How snowy? Well, in Detroit, we are already in the top dozen winters of all time, with more than sixty inches. Last month was the third snowiest February in recorded history.
But it could always be worse. If you have any interest in the weather, by the way, there’s a fascinating little book that just came out last year: Extreme Michigan Weather: The Wild World of the Great Lakes State, published by the University of Michigan Press.
Author Paul Gross is a longtime meteorologist who now works for WDIV-TV in Detroit. His book looks at the strange and constantly changing weather we have in this state, or, as he puts it, everything from heat waves to bitter snows, ice storms to tornadoes to floods.
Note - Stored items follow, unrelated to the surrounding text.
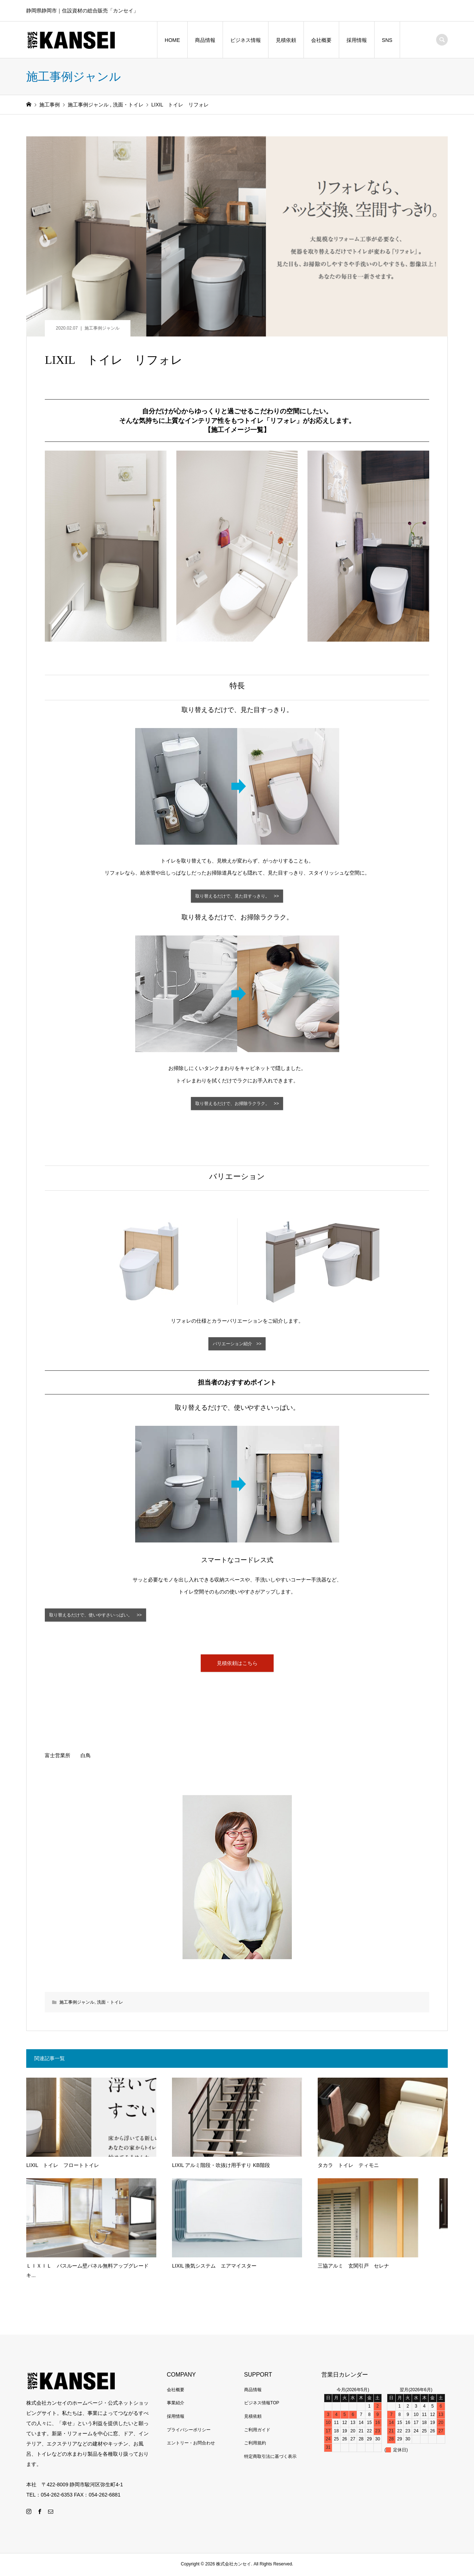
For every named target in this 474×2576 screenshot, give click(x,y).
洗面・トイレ (110, 2003)
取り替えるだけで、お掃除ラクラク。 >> (237, 1104)
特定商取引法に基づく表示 (270, 2457)
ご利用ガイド (257, 2430)
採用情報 (356, 40)
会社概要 (321, 40)
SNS (387, 40)
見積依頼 (286, 40)
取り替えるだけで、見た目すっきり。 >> (237, 896)
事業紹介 (175, 2404)
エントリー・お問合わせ (191, 2444)
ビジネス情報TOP (261, 2404)
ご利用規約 (255, 2444)
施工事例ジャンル (102, 328)
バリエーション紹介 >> (237, 1344)
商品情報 (205, 40)
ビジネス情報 (245, 40)
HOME (172, 40)
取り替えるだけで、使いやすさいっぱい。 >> (95, 1616)
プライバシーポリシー (189, 2430)
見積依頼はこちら (237, 1664)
We don’t, however, have hurricanes, and his book will tell you why. (Not having any tropical ocean waters around here is a big part of it.) Ice we do have -- in abundance.
Ice and snow. But if you are feeling so tired of snow you can’t stand it, consider this. We lucked out today. Grand Rapids once got almost seven inches of snow on March 11. In Flint, it’s been as cold as seven below zero this day, which I found in Paul Gross’s book.
He includes all these tables for fun in Extreme Michigan Weather. So, just in case you were burning to know, it was once twenty below zero on this date in Ironwood.
I’m glad I wasn’t there -- though I wish today was going to match the seventy-two degrees we once hit on this date in Motown.
What has been happening is snowier winters. Five of the last nine winters have had at least sixty inches of snow. Prior to that, we had only ten such winters in more than a century. So the logical question is: Does that mean global warming is a bunch of hooey?
Not at all. I talked a few weeks ago to Professor Andrew Jorgensen at the University of Toledo. He is a chemist who has been studying climate change. He told me that one effect was hotter summers and colder winters. But with fifty years, if present trends continue, he expects our climate here to be somewhere between that of Kentucky’s and that of Arkansas.
We may feel nostalgic for winters like this if and when that happens, though this year I’ve had enough of walking a rambunctious puppy on icy sidewalks to last me a lifetime. Paul Gross’s book didn’t answer every question I’ve ever had about the weather, but he did clear up one mystery for me: What makes weather happen?
“There’s one main concept to remember,” he says. “Weather results from change and from rising air.” Works for me.
By the way, I read that sentence the other day while waiting for a meeting in Lansing, and I realized that if you substitute the word “politics” for “weather,” and make it “rising hot air”…. you’ve got a second handy definition that’s just as true as the first one.